BEGIN Supplied data

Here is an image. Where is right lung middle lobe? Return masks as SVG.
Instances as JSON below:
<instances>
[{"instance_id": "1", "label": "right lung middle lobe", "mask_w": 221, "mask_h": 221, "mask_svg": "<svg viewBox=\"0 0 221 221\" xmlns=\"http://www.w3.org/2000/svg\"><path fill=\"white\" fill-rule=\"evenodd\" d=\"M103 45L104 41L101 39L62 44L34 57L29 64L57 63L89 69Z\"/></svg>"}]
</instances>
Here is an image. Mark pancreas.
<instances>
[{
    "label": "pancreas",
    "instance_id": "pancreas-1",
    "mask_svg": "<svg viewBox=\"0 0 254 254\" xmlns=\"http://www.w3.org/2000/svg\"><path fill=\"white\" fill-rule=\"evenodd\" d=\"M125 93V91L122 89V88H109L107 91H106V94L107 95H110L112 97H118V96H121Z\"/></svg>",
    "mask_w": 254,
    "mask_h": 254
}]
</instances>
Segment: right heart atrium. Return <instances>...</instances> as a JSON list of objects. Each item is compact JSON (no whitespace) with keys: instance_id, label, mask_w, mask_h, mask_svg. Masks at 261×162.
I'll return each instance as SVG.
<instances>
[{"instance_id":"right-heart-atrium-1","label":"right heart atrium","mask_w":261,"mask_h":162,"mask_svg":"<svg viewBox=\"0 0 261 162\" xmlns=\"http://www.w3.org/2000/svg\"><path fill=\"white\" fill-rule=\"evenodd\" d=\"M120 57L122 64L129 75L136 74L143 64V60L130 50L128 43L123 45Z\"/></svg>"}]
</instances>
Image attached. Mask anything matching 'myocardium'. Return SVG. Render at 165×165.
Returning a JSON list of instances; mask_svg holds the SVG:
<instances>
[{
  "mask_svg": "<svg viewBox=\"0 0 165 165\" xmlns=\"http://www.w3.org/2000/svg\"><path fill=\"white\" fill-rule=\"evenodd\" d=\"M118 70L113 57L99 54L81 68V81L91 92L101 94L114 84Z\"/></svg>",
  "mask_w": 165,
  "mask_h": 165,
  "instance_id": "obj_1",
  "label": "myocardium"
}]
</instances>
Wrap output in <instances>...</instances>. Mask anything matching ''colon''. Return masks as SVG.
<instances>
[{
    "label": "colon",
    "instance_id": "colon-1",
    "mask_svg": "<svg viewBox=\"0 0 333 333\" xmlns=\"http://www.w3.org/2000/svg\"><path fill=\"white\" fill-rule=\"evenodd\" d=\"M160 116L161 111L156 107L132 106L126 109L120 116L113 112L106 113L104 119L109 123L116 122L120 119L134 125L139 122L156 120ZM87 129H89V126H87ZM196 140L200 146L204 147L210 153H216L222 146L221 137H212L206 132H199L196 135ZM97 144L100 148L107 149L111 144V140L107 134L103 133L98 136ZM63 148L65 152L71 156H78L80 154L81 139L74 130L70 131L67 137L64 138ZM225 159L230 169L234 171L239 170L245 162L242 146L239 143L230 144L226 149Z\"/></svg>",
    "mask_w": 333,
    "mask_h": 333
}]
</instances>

END Supplied data

## [Your task]
The answer should consist only of the lines from the one with "Wrap output in" to the final line of the records above, retyped word for word.

## [Answer]
Wrap output in <instances>...</instances>. Mask anything matching ''colon''. Return masks as SVG.
<instances>
[{
    "label": "colon",
    "instance_id": "colon-1",
    "mask_svg": "<svg viewBox=\"0 0 333 333\" xmlns=\"http://www.w3.org/2000/svg\"><path fill=\"white\" fill-rule=\"evenodd\" d=\"M160 116L161 111L156 107L132 106L126 109L120 116L113 112L106 113L104 119L109 123L116 122L120 119L134 125L139 122L156 120ZM87 129H89V126H87ZM196 140L200 146L204 147L210 153H216L222 146L221 137H212L206 132H199L196 135ZM97 144L100 148L107 149L111 144V140L107 134L103 133L98 136ZM63 148L65 152L71 156H78L80 154L81 139L74 130L70 131L67 137L64 138ZM225 159L230 169L234 171L239 170L245 162L242 146L239 143L230 144L226 149Z\"/></svg>",
    "mask_w": 333,
    "mask_h": 333
}]
</instances>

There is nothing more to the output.